Una Noche en el Castillo Encantado

Una Noche en el Castillo Encantado

Una Noche en el Castillo Encantado

Este cuento trata un tema muy conocido, que está presente, también, en obras de Perrault: una joven se comporta muy amablemente con un ser sobrenatural y, en recompensa por su gesto, obtiene el favor de producir perlas a cada palabra que pronuncia; por el contrario, su hermana, que se comporta insolentemente, como castigo, empieza a escupir culebras por la boca. El premio y el castigo se obtienen por mediación de un animal que, según el caso, socorre a la niña o la abandona a las fuerzas sobrenaturales.

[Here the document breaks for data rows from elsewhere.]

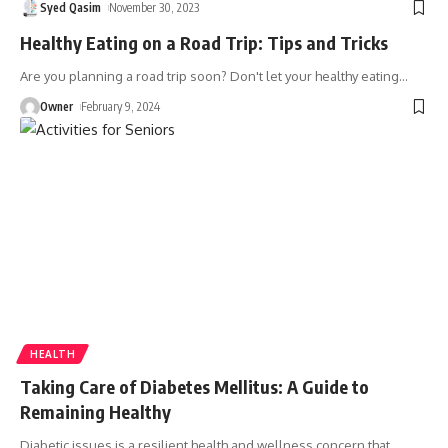
Syed Qasim
November 30, 2023
Healthy Eating on a Road Trip: Tips and Tricks
Are you planning a road trip soon? Don't let your healthy eating
…
Owner
February 9, 2024
HEALTH
Taking Care of Diabetes Mellitus: A Guide to
Remaining Healthy
Diabetic issues is a resilient health and wellness concern that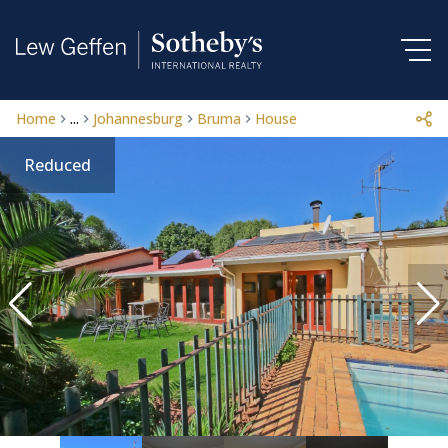
Home
...
Johannesburg
Bruma
House
Reduced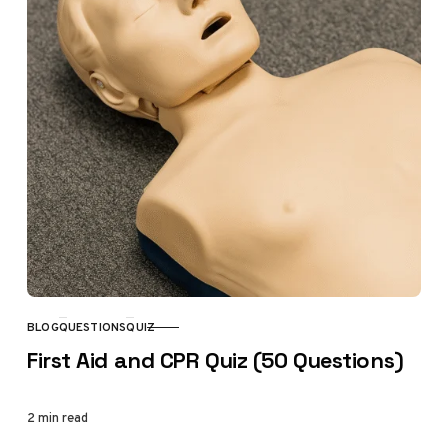
BLOG
QUESTIONS
QUIZ
CATEGORY
First Aid and CPR Quiz (50 Questions)
2 min read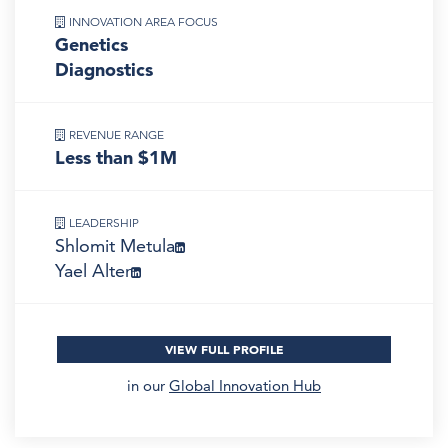
INNOVATION AREA FOCUS
Genetics
Diagnostics
REVENUE RANGE
Less than $1M
LEADERSHIP
Shlomit Metula
Yael Alter
VIEW FULL PROFILE
in our
Global Innovation Hub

Había una vez un pobre hombre viudo que vivía con su hija. Contrajo matrimonio por segunda vez con una mujer que, a su vez, también tenía una hija. Pero, esta mujer odiaba a la hija de su marido. La maltrataba sin parar hasta que, un día, decidió deshacerse de ella. A un kilómetro de la casa se levantaba un castillo deshabitado. Las gentes del lugar decían que estaba embrujado y nadie se atrevía a acercarse y menos aún a entrar en él. Una noche la mujer dijo a la hija de su mando:

—¡Estoy harta de ver siempre en mi casa a una perezosa como tú! Irás a dormir al castillo. ¡Toma este pedazo de pan para cenar y vete!

La pequeña se echó a llorar, pues el castillo le daba miedo, pero su madrastra la obligó a salir de casa. Por el camino, encontró una perrita blanca. Se detuvo para acariciarla y el animalito se fue detrás de ella.

—Voy a dormir al castillo encantado —dijo la niña—. Si no te da miedo, puedes venir conmigo.

Al caer la noche, llegaron al castillo. Entraron por una portezuela y la niña, enseguida, se puso a buscar un lugar donde dormir. Encontró una habitación en la que, en el centro había una cama… Entró y se puso a comer su pan, mientras la perrita la contemplaba.

—¡Pobre animalito, también tú tienes hambre! —exclamó la niña.

Le dio la mitad de su pan, se acostó y la perrita fue a acurrucarse en su regazo. A medianoche, la despertó un gran alboroto: puertas que golpeaban, ruido de pasos en el corredor, voces… De repente, se oyeron unos golpes en la puerta de la habitación. La niña empezó a temblar de miedo, sin saber qué hacer, pero la perrita le dijo:

—Pregúntales qué quieren.

—¿Qué queréis? —dijo la niña.

—Queremos entrar —respondieron las voces.

—¿Qué digo? ¿Qué hago? —repetía la niña a la perrita.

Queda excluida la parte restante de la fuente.